If a record below holds a picture, leave the picture out and copy the rest exactly.

*** THE RECORDS ***

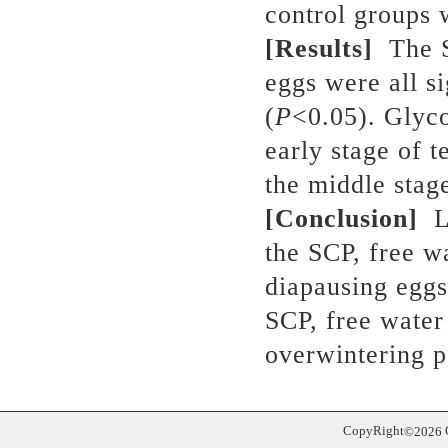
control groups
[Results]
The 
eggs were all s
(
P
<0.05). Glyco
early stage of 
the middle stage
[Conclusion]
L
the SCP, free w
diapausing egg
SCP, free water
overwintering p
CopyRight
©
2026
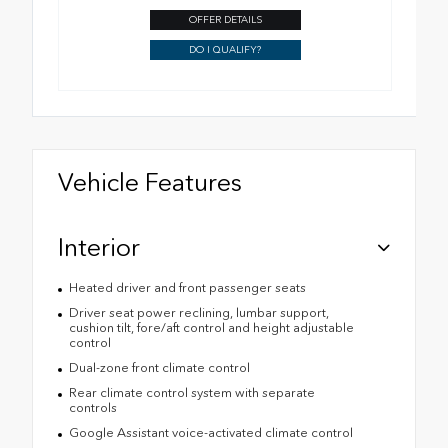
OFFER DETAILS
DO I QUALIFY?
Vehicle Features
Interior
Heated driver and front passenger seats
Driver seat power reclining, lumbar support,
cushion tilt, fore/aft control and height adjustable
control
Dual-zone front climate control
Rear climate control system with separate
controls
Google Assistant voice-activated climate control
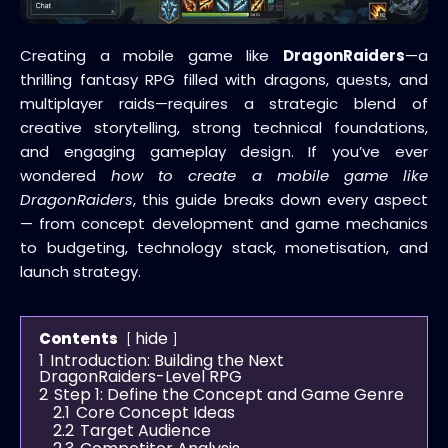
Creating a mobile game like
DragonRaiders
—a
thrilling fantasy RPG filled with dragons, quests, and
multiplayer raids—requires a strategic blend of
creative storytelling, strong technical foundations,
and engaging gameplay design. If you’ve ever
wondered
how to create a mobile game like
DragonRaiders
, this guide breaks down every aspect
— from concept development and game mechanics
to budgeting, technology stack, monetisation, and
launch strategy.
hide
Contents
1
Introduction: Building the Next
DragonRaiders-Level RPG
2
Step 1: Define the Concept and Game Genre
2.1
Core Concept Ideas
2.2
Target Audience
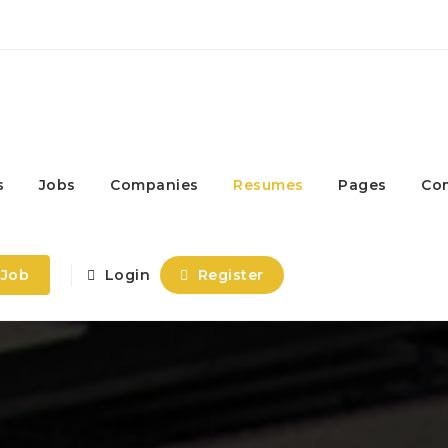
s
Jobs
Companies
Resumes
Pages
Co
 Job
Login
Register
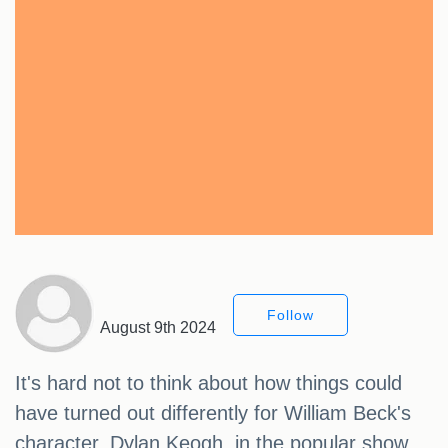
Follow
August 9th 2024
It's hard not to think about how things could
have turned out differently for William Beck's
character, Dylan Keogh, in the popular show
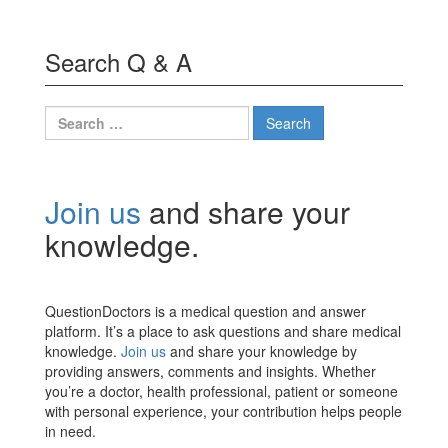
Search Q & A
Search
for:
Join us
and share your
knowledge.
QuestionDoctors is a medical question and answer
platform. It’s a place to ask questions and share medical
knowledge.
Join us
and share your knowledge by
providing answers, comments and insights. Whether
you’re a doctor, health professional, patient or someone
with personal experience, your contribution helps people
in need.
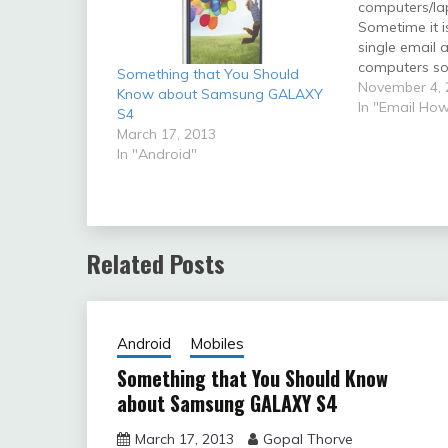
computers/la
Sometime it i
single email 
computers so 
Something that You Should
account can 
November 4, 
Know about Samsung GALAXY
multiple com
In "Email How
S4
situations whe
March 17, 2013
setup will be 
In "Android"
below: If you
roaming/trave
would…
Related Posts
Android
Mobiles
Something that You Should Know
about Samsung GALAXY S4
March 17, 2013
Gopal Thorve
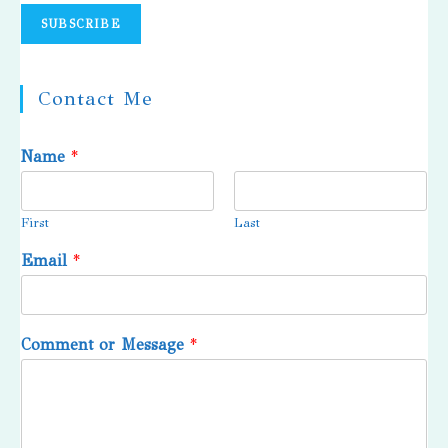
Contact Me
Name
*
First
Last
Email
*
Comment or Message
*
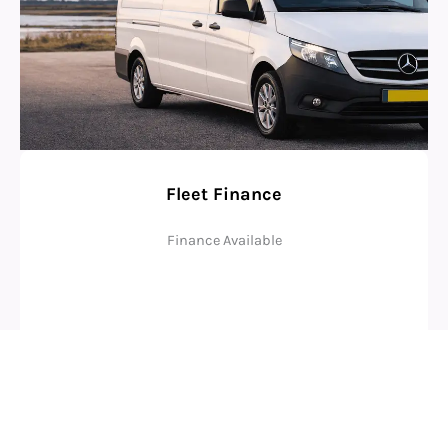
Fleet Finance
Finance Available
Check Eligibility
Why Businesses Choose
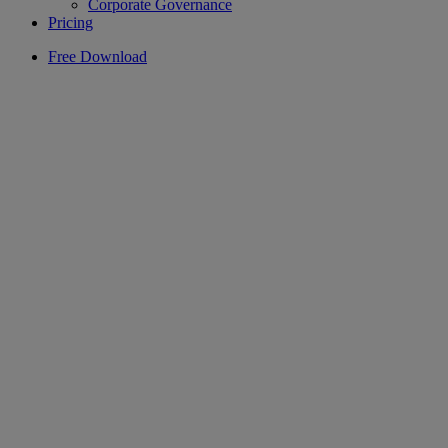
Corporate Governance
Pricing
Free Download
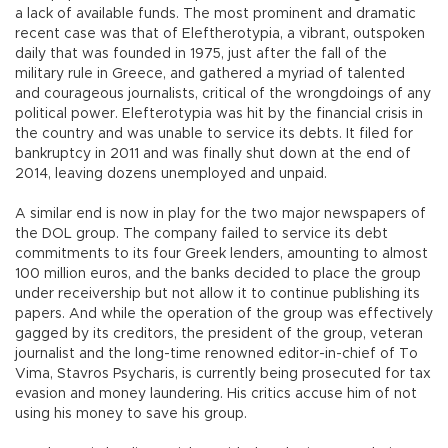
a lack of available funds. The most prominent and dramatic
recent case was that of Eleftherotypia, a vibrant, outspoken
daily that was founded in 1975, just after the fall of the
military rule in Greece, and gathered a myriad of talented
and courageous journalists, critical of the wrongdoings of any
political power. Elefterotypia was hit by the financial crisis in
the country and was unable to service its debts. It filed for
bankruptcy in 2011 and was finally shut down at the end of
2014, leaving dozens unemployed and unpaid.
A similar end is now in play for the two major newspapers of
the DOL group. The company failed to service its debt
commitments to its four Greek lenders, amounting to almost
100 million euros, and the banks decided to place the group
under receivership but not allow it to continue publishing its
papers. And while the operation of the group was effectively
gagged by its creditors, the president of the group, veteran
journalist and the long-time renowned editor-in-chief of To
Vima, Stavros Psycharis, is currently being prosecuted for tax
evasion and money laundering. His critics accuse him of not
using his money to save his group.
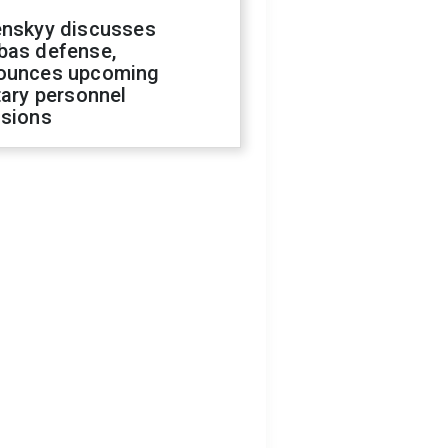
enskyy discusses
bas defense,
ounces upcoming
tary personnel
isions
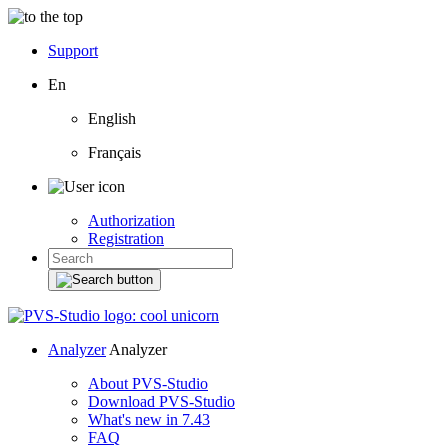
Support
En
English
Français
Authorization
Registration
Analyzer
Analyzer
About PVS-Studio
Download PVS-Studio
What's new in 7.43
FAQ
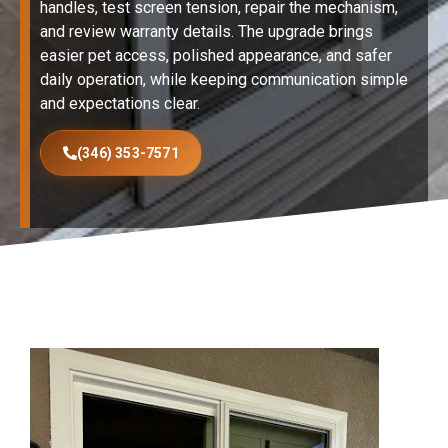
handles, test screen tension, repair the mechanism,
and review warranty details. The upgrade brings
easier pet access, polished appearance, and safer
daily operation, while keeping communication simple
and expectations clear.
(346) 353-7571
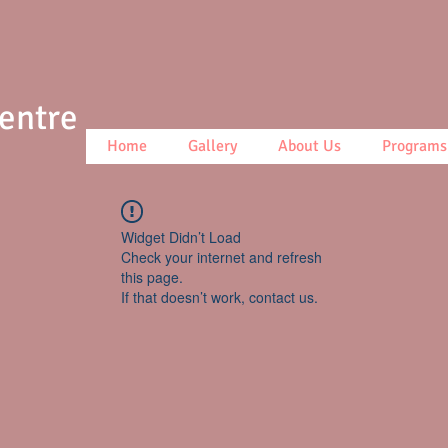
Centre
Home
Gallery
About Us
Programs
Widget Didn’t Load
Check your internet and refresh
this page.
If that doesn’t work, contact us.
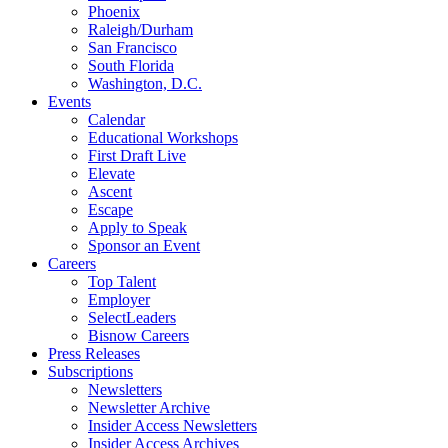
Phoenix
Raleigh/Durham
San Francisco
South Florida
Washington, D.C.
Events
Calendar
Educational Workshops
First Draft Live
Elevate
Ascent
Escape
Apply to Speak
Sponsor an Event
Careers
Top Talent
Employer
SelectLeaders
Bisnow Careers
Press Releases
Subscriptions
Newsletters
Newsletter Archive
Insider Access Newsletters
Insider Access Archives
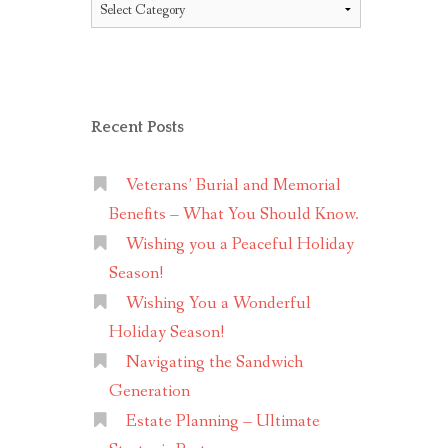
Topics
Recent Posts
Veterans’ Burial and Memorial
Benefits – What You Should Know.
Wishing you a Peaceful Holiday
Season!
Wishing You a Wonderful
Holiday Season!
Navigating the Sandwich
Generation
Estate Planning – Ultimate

*** End of THE RECORDS ***

__RESULT OF THE TASK__
control groups
[Results]
The 
eggs were all s
(
P
<0.05). Glyco
early stage of 
the middle stage
[Conclusion]
L
the SCP, free w
diapausing egg
SCP, free water
overwintering p
CopyRight
©
2026
OFFER DETAILS
DO I QUALIFY?
Vehicle Features
Interior
Heated driver and front passenger seats
Driver seat power reclining, lumbar support,
cushion tilt, fore/aft control and height adjustable
control
Dual-zone front climate control
Rear climate control system with separate
controls
Google Assistant voice-activated climate control
Creating a mobile game like
DragonRaiders
—a
thrilling fantasy RPG filled with dragons, quests, and
multiplayer raids—requires a strategic blend of
creative storytelling, strong technical foundations,
and engaging gameplay design. If you’ve ever
wondered
how to create a mobile game like
DragonRaiders
, this guide breaks down every aspect
— from concept development and game mechanics
to budgeting, technology stack, monetisation, and
launch strategy.
hide
Contents
1
Introduction: Building the Next
DragonRaiders-Level RPG
2
Step 1: Define the Concept and Game Genre
2.1
Core Concept Ideas
2.2
Target Audience
s
Jobs
Companies
Resumes
Pages
Co
 Job
Login
Register
Follow
August 9th 2024
It's hard not to think about how things could
have turned out differently for William Beck's
character, Dylan Keogh, in the popular show
Search Q & A
Search
for:
Join us
and share your
knowledge.
QuestionDoctors is a medical question and answer
platform. It’s a place to ask questions and share medical
knowledge.
Join us
and share your knowledge by
providing answers, comments and insights. Whether
you’re a doctor, health professional, patient or someone
with personal experience, your contribution helps people
in need.
computers/la
Sometime it i
single email 
computers so 
Something that You Should
account can 
November 4, 
Know about Samsung GALAXY
multiple com
In "Email How
S4
situations whe
March 17, 2013
setup will be 
In "Android"
below: If you
roaming/trave
would…
Related Posts
Android
Mobiles
Something that You Should Know
about Samsung GALAXY S4
March 17, 2013
Gopal Thorve
Contact Me
Name
*
First
Last
Email
*
Comment or Message
*
Fleet Finance
Finance Available
Check Eligibility
Why Businesses Choose
Corporate Governance
Pricing
Free Download
a lack of available funds. The most prominent and dramatic
recent case was that of Eleftherotypia, a vibrant, outspoken
daily that was founded in 1975, just after the fall of the
military rule in Greece, and gathered a myriad of talented
and courageous journalists, critical of the wrongdoings of any
political power. Elefterotypia was hit by the financial crisis in
the country and was unable to service its debts. It filed for
bankruptcy in 2011 and was finally shut down at the end of
2014, leaving dozens unemployed and unpaid.
A similar end is now in play for the two major newspapers of
the DOL group. The company failed to service its debt
commitments to its four Greek lenders, amounting to almost
100 million euros, and the banks decided to place the group
under receivership but not allow it to continue publishing its
papers. And while the operation of the group was effectively
gagged by its creditors, the president of the group, veteran
journalist and the long-time renowned editor-in-chief of To
Vima, Stavros Psycharis, is currently being prosecuted for tax
evasion and money laundering. His critics accuse him of not
using his money to save his group.
enskyy discusses
bas defense,
ounces upcoming
tary personnel
isions
Support
En
English
Français
Authorization
Registration
Analyzer
Analyzer
About PVS-Studio
Download PVS-Studio
What's new in 7.43
FAQ
handles, test screen tension, repair the mechanism,
and review warranty details. The upgrade brings
easier pet access, polished appearance, and safer
daily operation, while keeping communication simple
and expectations clear.
(346) 353-7571
Centre
Home
Gallery
About Us
Programs
Widget Didn’t Load
Check your internet and refresh
this page.
If that doesn’t work, contact us.
Phoenix
Raleigh/Durham
San Francisco
South Florida
Washington, D.C.
Events
Calendar
Educational Workshops
First Draft Live
Elevate
Ascent
Escape
Apply to Speak
Sponsor an Event
Careers
Top Talent
Employer
SelectLeaders
Bisnow Careers
Press Releases
Subscriptions
Newsletters
Newsletter Archive
Insider Access Newsletters
Insider Access Archives
Topics
Recent Posts
Veterans’ Burial and Memorial
Benefits – What You Should Know.
Wishing you a Peaceful Holiday
Season!
Wishing You a Wonderful
Holiday Season!
Navigating the Sandwich
Generation
Estate Planning – Ultimate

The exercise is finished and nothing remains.